The impact that Camp Mystic had on my life is so deep that it’s hard to even describe. To be a Mystic girl is to be strong-willed, honest, compassionate, unafraid, and most importantly, to lead a life that glorifies Christ. We were taught to always eat vanilla ice cream with a scoop of peanut butter on the side, and to cheer as the winners go by, even if you lost during the last minute of the senior kickball game. Mystic is the only place I can think of where you can get your hunter’s safety license while also learning how to paint your nails, and that is what made Mystic such a magical place for me. One of my favorite things about Mystic was that from a young age, the idea was instilled in us that our beauty came primarily from the inside, not the outside. I learned how to be independent and rely on myself while simultaneously learning to trust others, and most importantly, trust God. As someone who grew up without sisters, Mystic gifted me that sisterhood I longed for. Even now, I refer to my best friend and her older sister as my own family; they are truly my God given sisters. 

Age 10, Camp Mystic 2015

Me and my “sisters” 10 years later.

It’s been 5 months since the night of July 4th, the night we lost 27 Mystic girls. The beautiful thing about Mystic is that you could sit next to someone on an airplane who was a fellow Mystic camper, and you immediately feel a sense of sisterhood and belonging. I think I can speak for a lot of us that because of that connection, we all felt the loss of these girls on a deeper level. Not a day goes by that I don’t think about them. I think about the fear they probably felt, I think about their families and I think about how quickly a place full of God’s beauty and love was torn apart by death and destruction. I have a hard time processing it all in my head. I think I still feel kind of numb to the whole situation because I truly don’t know what I’m supposed to feel. Sad? Angry? Confused? Probably a mix of all three. Every time I see a headline about Mystic in the news, the only thing I can really feel is this hopeless despair. I’ve recently found myself wishing that I could go back in time and relive one more day at Mystic. A day full of playing mermaids during free swim, eating chef’s salad, and ending the night dancing with my friends on the stage of Rec Hall. And instead of going straight to bed after taps, we would sit on someone’s bed with a flashlight and exchange stories about our lives back home. I’d give anything to experience it one more time. 

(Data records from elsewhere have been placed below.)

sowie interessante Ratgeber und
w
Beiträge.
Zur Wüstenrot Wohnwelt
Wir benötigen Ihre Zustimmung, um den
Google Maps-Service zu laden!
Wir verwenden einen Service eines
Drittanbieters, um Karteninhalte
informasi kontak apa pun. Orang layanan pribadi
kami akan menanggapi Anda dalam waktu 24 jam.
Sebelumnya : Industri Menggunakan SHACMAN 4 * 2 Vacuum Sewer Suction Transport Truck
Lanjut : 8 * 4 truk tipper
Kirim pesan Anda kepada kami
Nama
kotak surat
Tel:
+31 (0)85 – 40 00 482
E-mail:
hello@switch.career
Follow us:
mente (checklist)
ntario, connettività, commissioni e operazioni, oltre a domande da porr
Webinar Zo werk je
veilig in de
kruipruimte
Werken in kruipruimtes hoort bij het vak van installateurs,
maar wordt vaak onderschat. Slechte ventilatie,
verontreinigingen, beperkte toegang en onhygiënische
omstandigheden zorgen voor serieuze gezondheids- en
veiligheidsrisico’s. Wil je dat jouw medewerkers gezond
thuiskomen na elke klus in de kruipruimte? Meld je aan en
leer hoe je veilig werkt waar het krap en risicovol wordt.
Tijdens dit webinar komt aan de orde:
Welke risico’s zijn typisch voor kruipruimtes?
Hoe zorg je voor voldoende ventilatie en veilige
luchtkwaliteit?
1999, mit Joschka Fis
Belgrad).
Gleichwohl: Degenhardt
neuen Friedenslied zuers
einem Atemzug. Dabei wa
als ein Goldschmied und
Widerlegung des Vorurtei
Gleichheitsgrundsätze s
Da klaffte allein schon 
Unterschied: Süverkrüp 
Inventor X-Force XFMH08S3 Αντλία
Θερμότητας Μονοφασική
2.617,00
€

My cabin in our “Sunday whites” at the waterfront, Mystic 2020

But we live in a reality where those beautiful memories are now tainted by the vicious floodwaters that took the lives of those 27 girls. The joy I once felt when I thought of Mystic has been replaced with this sense of eeriness that I can’t seem to shake. My heart will forever be broken for those girls. On Sunday mornings, we used to sing the “Mustard Seed Song” and one of the lyrics said “if you have the faith of a mustard seed, you got all the faith, all the faith you need”. That phrase is something that has stuck with me throughout my childhood and into my adult life. I think that now more than ever we have to hold onto that faith. I asked my sister how do we move on from this, and she said we don’t. I think she’s right. We can't move on from this, but we have to live on in their memory. We have to love others fiercely, chase our wildest dreams, and live life without fear because that is what it means to be a Mystic girl. 

I truly couldn’t imagine my life without the green gates of Mystic. I would not be half the woman I am today without the strong values I learned from this sisterhood. Something I’ve come to realize through my own grief is that there isn’t a right way to feel about what happened. I hope that as a community, we all continue to carry the spirit of Mystic with us for many years to come. As our director, Dick Eastland, used to say, “A bell is not a bell until you ring it, a song is not a song until you sing it, the love in your heart wasn’t put there to stay, love is not love until you give it away.”